I agree, and I would say the same of Herman Wouk’s “Winds of War” and “War and Remembrance”. Both books were turned into TV mini-series (courtesy of Dan Curtis) in the 80s and I think each was superb (if read/viewed as historical fiction). I read both and watched both, also with no regrets.
I haven’t seen one of those click bait lists that’s even close to reasonable, most of them are literally click bait to make money for someone.
I recently read a blog post that brings this point into focus. To summarize, we know that there are certain forms of thinking, such as recursion or hypotheticals, that appear to be simply out of reach for individuals below certain IQ thresholds. They just can’t do them, in fact they can’t even understand what it is you’re asking them to do.
Which is all well and good when psychologists are talking about phenomena that emerge around IQ 70, 80, or 90, but what about phenomena at the upper end of the scale? A reasonable person might suspect that a similar result obtains, that there may be forms of thinking which the exceptionally brilliant can perform comfortably, but which the rest of us simply cannot wrap out heads around. Consulting various sources, I’ve found estimates for the average IQ of psychology PhDs to be around 125. That’s bright, but in a pedestrian sort of way. We expect every elementary school classroom and every subway car to have one occupant at that level, every crowded nightclub to have several. Most experts in the theory and measurement of intelligence simply won’t be able to grapple with cognitive phenomena that appear around IQ 130 or higher. If the occasional brilliant outlier writes up his ideas for his peers, most will not understand. That means either it fails to gain acceptance in the field, or that psychologists grant acceptance to ideas they do not understand – with the attendant problems of the ideas being distorted in the process, not to mention the potential for utter nonsense getting passed off as superlative brilliance.

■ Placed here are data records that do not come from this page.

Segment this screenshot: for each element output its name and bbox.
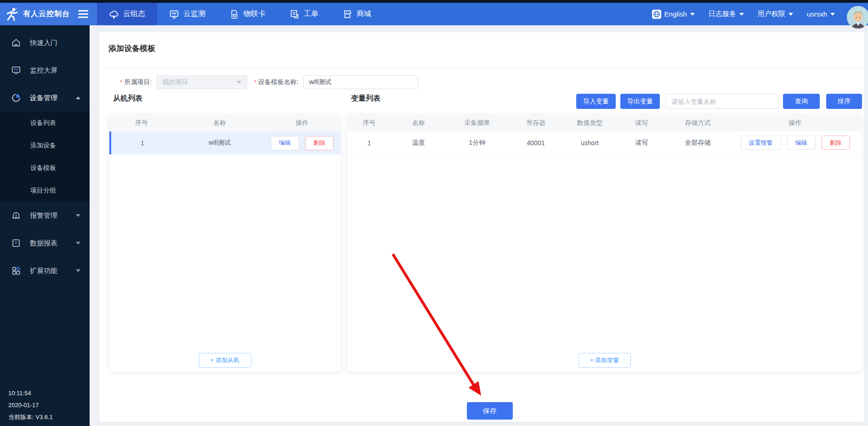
export-variables-button[interactable]: 导出变量 bbox=[620, 94, 660, 109]
app-root: 有人云控制台 云组态 云监测 物联卡 bbox=[0, 0, 868, 426]
brand-area[interactable]: 有人云控制台 bbox=[0, 3, 97, 25]
delete-slave-button[interactable]: 删除 bbox=[305, 136, 334, 150]
report-icon bbox=[11, 238, 21, 248]
sidebar-item-alarm-management[interactable]: 报警管理 bbox=[0, 202, 90, 229]
version-info: 当前版本: V3.6.1 bbox=[8, 411, 53, 423]
tab-label: 商城 bbox=[357, 9, 371, 19]
delete-variable-button[interactable]: 删除 bbox=[822, 136, 850, 150]
tab-mall[interactable]: 商城 bbox=[330, 3, 383, 25]
cloud-icon bbox=[109, 9, 119, 19]
sidebar-item-quick-start[interactable]: 快速入门 bbox=[0, 29, 90, 57]
sidebar-item-project-group[interactable]: 项目分组 bbox=[0, 179, 90, 202]
title-divider bbox=[99, 68, 864, 68]
sidebar-item-extensions[interactable]: 扩展功能 bbox=[0, 257, 90, 284]
slave-name: wifi测试 bbox=[174, 139, 266, 147]
variable-table-header: 序号 名称 采集频率 寄存器 数值类型 读写 存储方式 操作 bbox=[347, 114, 862, 131]
sidebar-item-add-device[interactable]: 添加设备 bbox=[0, 134, 90, 157]
sidebar-item-device-template[interactable]: 设备模板 bbox=[0, 157, 90, 179]
column-header: 采集频率 bbox=[446, 119, 508, 127]
user-permission-menu[interactable]: 用户权限 bbox=[758, 10, 793, 18]
column-header: 名称 bbox=[174, 119, 266, 127]
usr-logo-icon bbox=[6, 7, 18, 21]
template-form: * 所属项目: 我的项目 * 设备模板名称: bbox=[120, 75, 418, 90]
save-button[interactable]: 保存 bbox=[467, 402, 513, 420]
slave-index: 1 bbox=[111, 139, 174, 147]
globe-icon bbox=[652, 10, 661, 19]
variable-list-panel: 序号 名称 采集频率 寄存器 数值类型 读写 存储方式 操作 1 温度 1分钟 … bbox=[347, 114, 862, 371]
chevron-down-icon bbox=[76, 214, 80, 217]
slave-table-header: 序号 名称 操作 bbox=[109, 114, 340, 131]
add-slave-button[interactable]: + 添加从机 bbox=[199, 353, 251, 368]
sidebar-item-device-management[interactable]: 设备管理 bbox=[0, 84, 90, 112]
sidebar-item-data-report[interactable]: 数据报表 bbox=[0, 229, 90, 257]
variable-search-input[interactable] bbox=[665, 94, 779, 109]
user-permission-label: 用户权限 bbox=[758, 10, 785, 18]
submenu-label: 设备列表 bbox=[30, 119, 56, 127]
sidebar-item-label: 数据报表 bbox=[30, 239, 57, 248]
variable-index: 1 bbox=[347, 139, 391, 147]
variable-data-type: ushort bbox=[563, 139, 616, 147]
main-content-card: 添加设备模板 * 所属项目: 我的项目 * 设备模板名称: 从机列表 序号 名称… bbox=[99, 32, 864, 422]
column-header: 寄存器 bbox=[508, 119, 563, 127]
column-header: 数值类型 bbox=[563, 119, 616, 127]
column-header: 序号 bbox=[347, 119, 391, 127]
add-slave-label: + 添加从机 bbox=[210, 356, 239, 364]
sidebar-item-device-list[interactable]: 设备列表 bbox=[0, 112, 90, 134]
brand-title: 有人云控制台 bbox=[23, 9, 70, 19]
variable-actions: 设置报警 编辑 删除 bbox=[729, 136, 862, 150]
edit-slave-button[interactable]: 编辑 bbox=[271, 136, 299, 150]
add-variable-label: + 添加变量 bbox=[590, 356, 619, 364]
sidebar-item-label: 扩展功能 bbox=[30, 267, 57, 275]
chevron-down-icon bbox=[76, 269, 80, 272]
variable-table-row[interactable]: 1 温度 1分钟 40001 ushort 读写 全部存储 设置报警 编辑 删除 bbox=[347, 131, 862, 154]
import-variables-button[interactable]: 导入变量 bbox=[576, 94, 616, 109]
sidebar-item-monitor-screen[interactable]: 监控大屏 bbox=[0, 57, 90, 84]
store-icon bbox=[342, 9, 352, 19]
project-select[interactable]: 我的项目 bbox=[156, 75, 247, 89]
query-button[interactable]: 查询 bbox=[783, 94, 820, 109]
tab-cloud-scada[interactable]: 云组态 bbox=[97, 3, 157, 25]
sidebar: 快速入门 监控大屏 设备管理 设备列表 添加设备 设备模板 项目分组 bbox=[0, 25, 90, 426]
sidebar-footer: 10:11:54 2020-01-17 当前版本: V3.6.1 bbox=[8, 387, 53, 423]
column-header: 名称 bbox=[391, 119, 446, 127]
alarm-icon bbox=[11, 210, 21, 221]
column-header: 存储方式 bbox=[667, 119, 729, 127]
sidebar-item-label: 快速入门 bbox=[30, 39, 57, 47]
language-switcher[interactable]: English bbox=[652, 10, 695, 19]
sidebar-item-label: 设备管理 bbox=[30, 94, 57, 102]
page-title: 添加设备模板 bbox=[108, 43, 155, 54]
sidebar-item-label: 报警管理 bbox=[30, 211, 57, 220]
chevron-down-icon bbox=[789, 13, 793, 16]
edit-variable-button[interactable]: 编辑 bbox=[787, 136, 816, 150]
required-mark: * bbox=[120, 79, 122, 86]
tab-iot-card[interactable]: 物联卡 bbox=[217, 3, 278, 25]
variable-storage: 全部存储 bbox=[667, 139, 729, 147]
column-header: 操作 bbox=[729, 119, 862, 127]
tab-work-order[interactable]: 工单 bbox=[278, 3, 330, 25]
add-variable-button[interactable]: + 添加变量 bbox=[579, 353, 631, 368]
submenu-label: 设备模板 bbox=[30, 164, 56, 172]
required-mark: * bbox=[254, 79, 256, 86]
tab-cloud-monitor[interactable]: 云监测 bbox=[157, 3, 217, 25]
sort-button[interactable]: 排序 bbox=[826, 94, 862, 109]
main-nav-tabs: 云组态 云监测 物联卡 工单 bbox=[97, 3, 383, 25]
template-name-input[interactable] bbox=[303, 75, 418, 89]
chevron-down-icon bbox=[690, 13, 695, 16]
variable-frequency: 1分钟 bbox=[446, 139, 508, 147]
chevron-down-icon bbox=[237, 81, 241, 84]
variable-register: 40001 bbox=[508, 139, 563, 147]
variable-name: 温度 bbox=[391, 139, 446, 147]
user-menu[interactable]: usrsxh bbox=[807, 10, 835, 18]
set-alarm-button[interactable]: 设置报警 bbox=[741, 136, 781, 150]
avatar[interactable] bbox=[847, 6, 868, 28]
slave-table-row[interactable]: 1 wifi测试 编辑 删除 bbox=[109, 131, 340, 154]
variable-list-title: 变量列表 bbox=[351, 94, 380, 103]
tab-label: 物联卡 bbox=[244, 9, 266, 19]
log-service-menu[interactable]: 日志服务 bbox=[709, 10, 744, 18]
navbar-right: English 日志服务 用户权限 usrsxh bbox=[652, 3, 868, 25]
device-management-submenu: 设备列表 添加设备 设备模板 项目分组 bbox=[0, 112, 90, 202]
monitor-icon bbox=[169, 9, 179, 19]
menu-toggle-icon[interactable] bbox=[78, 10, 88, 18]
column-header: 序号 bbox=[109, 119, 174, 127]
tab-label: 云组态 bbox=[123, 9, 145, 19]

All standard tests such as IQ, ACT, SAT, and MCAT, LSAT, even the armed forces test are predictors of probable outcomes not guarantees of outcome. I went to one of the magnet Schools in NYC (Brooklyn Technical High School). A classmate of mine did his Calculous homework in his head while riding home on the NYC subway. He was, brilliant. However, he did not do well o standardized testing. As a result, his admission to colleges was impeded. he was grudgingly given conditional admission to Rensselaer PolyTech. He did an internship with General Foods and developed the fast freeze process. A fellow officer who did not do well on her GREs also was conditionally accepted to a major university. She completed her Ph.D. in neuropharmacology working on Gabba receptors.
Both the original Binet-Simon test and the Standford-Binet test were developed in 1904 & 1916 respectively. No president before that time was given the standardized test, so it is inappropriate to make presumptions about their scores.
We do know, however the Founders were well-red men. The Library of Congress is made up of three memorial halls to honor Jefferson, Adams, and Madison. Their private collections are the foundational texts that make up the Lof C.
Clickbait is an interesting emergent scourge from the structures of online advertising. People literally pay advertising fees to get traffic to garbage articles written only for the purpose to shove other higher paying advertisements in people’s faces.
That’s the reason for the odd ordering–a more logical order means people are going to stop reading the article before they’ve been exposed to enough ads.
One particularly bad one that didn’t get me reading past the first item was titled “Ten facts about Bob Ross nobody knows”. Number one fact? “He painted tons of paintings.”